When Rembrandt van Rijn painted this imposing biblical scene, he was only 24 years old. Yet it already bears the traces of the genius and craftsmanship that would make him famous: the strong contrast between light and dark (chiaroscuro), his typical use of a dark brownish hue and his convincing expression of intense human emotions.
Another element that is characteristic for Rembrandt is his predilection for subjects taken from the Old Testament (or Hebrew Bible). This fascination led to a keen interest in Jewish culture. In Amsterdam, he befriended many Jews, among them the famous scholar and publisher Menasseh ben Israel, and he chose to live in the middle of the Jewish quarter in Amsterdam (the present Rembrandt House Museum).
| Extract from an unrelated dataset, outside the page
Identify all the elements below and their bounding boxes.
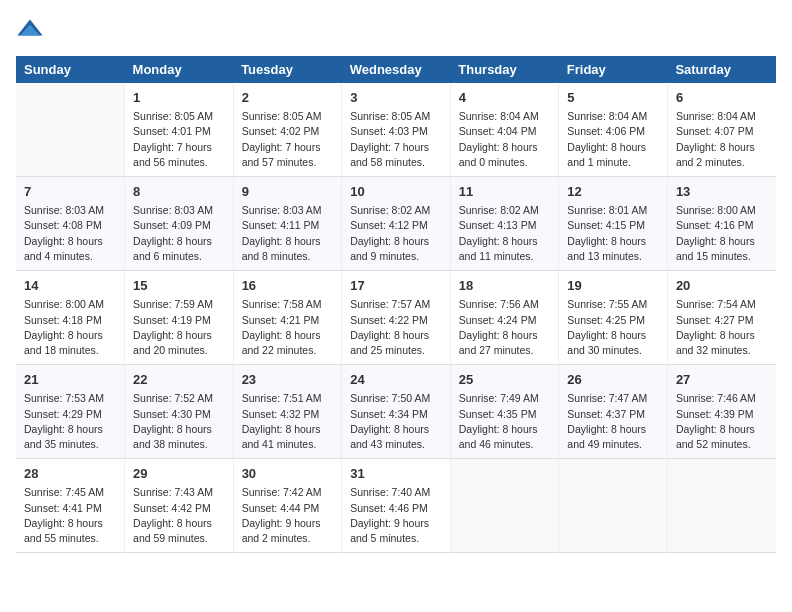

This wonderful painting, created during his formative years in his hometown Leiden, proves Rembrandt’s early interest for Old Testament stories. It depicts the prophet Jeremiah lamenting the destruction of Jerusalem. The Bible tells that Jeremiah repeatedly warned Zedekiah, the king of Judah, to obey the Babylonian king Nebuchadnezzar, since this was the will of the Lord. Zedekiah ignored his advice and ordered to have the prophet persecuted and severely punished instead. God’s revenge was terrible: He made Nebuchadnezzar completely destroy Jerusalem.
We see the burning city on the left, while Jeremiah is depicted on the boundary of dark and light, mourning the now gloomy future of the Israelites. This particular scene is not literally described in the Bible. Rembrandt invented it, thus creating an opportunity to show us how well he could imagine and capture in paint the deep grief of an old man.